Dopo un 2018 ricco di soddisfazioni con la vittoria della Targa Tenco per il Miglior album in assoluto con “Vivere o Morire” (la seconda dopo la prima vinta nel 2016 per la Migliore Opera Prima) e il 14esimo posto al Festival di Sanremo 2019 con la canzone “Dove l’Italia“, canzone sui migranti e non solo, con la quale ha vinto la serata dei duetti esibendosi con Nada, il cantautore toscano Motta ora si concentra sul futuro e sul suo nuovo tour.

Parlando della sua canzone, Motta, al secolo Francesco Motta, ha detto: “C’è il riferimento ai migranti, ma non è l’unico livello di lettura della canzone, c’è soprattutto il disincanto verso un Paese che amo e che nonostante tutto continuo ad amare e di cui sono innamorato, ma che manca di umanità e di educazione, e che vive la paura della diversità e del mettersi in gioco. Il brano nasce da una chiacchierata con Enzo, il capitano di un caicco a Lampedusa. Ma quello che ci siamo detti rimane un segreto tra me e lui. Sono contento di essermi emozionato a Sanremo”.

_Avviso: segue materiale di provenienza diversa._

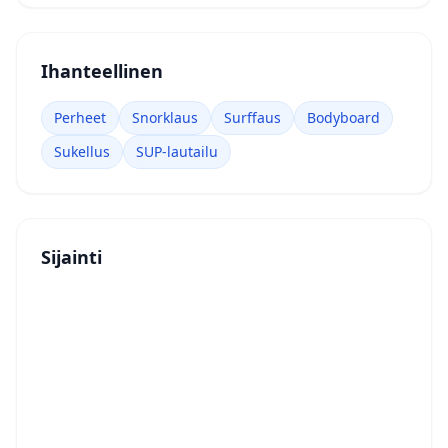
Ihanteellinen
Perheet
Snorklaus
Surffaus
Bodyboard
Sukellus
SUP-lautailu
Sijainti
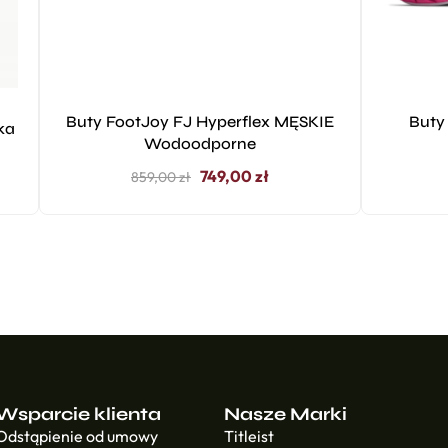
Buty FootJoy FJ Hyperflex MĘSKIE
Buty
ka
Wodoodporne
749,00
zł
859,00
zł
Wsparcie klienta
Nasze Marki
Odstąpienie od umowy
Titleist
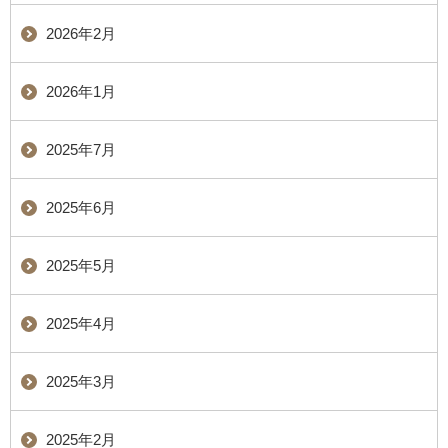
2026年2月
2026年1月
2025年7月
2025年6月
2025年5月
2025年4月
2025年3月
2025年2月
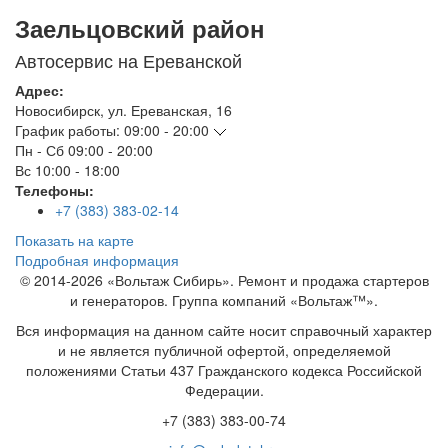
Заельцовский район
Автосервис на Ереванской
Адрес:
Новосибирск
,
ул. Ереванская, 16
График работы:
09:00 - 20:00
Пн - Сб
09:00 - 20:00
Вс
10:00 - 18:00
Телефоны:
+7 (383) 383-02-14
Показать на карте
Подробная информация
© 2014-2026 «Вольтаж Сибирь». Ремонт и продажа стартеров
и генераторов. Группа компаний «Вольтаж™».
Вся информация на данном сайте носит справочный характер
и не является публичной офертой, определяемой
положениями Статьи 437 Гражданского кодекса Российской
Федерации.
+7 (383) 383-00-74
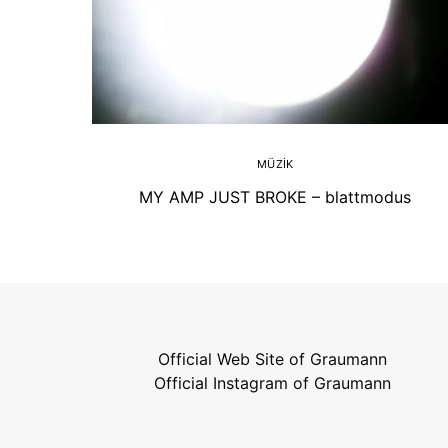
MÜZIK
MY AMP JUST BROKE – blattmodus
Official Web Site of Graumann
Official Instagram of Graumann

Ma quale sarà il suo futuro? Motta è molto chiaro a riguardo: “Ho iniziato a suonare a quattro, cinque anni. Ho iniziato a scrivere in inglese, però io non capivo assolutamente quello che dicevo, le altre persone nemmeno. Poi ho cominciato a scrivere in italiano e per me è stata una scoperta meravigliosa. Ora tour, finalmente. A breve comunicherò le date, per me il tour è la cosa più divertente. Se fare dischi non mi piace, festeggiarli insieme alle persone è la parte che amo di più. Devo ringraziare i musicisti che suonano con me, sono meravigliosi.” Al momento però non si hanno informazioni riguardo al tour dell’artista pisano, si attendono ulteriori aggiormente da parte dell’etichetta discografica Suga che segue il cantante. Vi terremo aggiornati.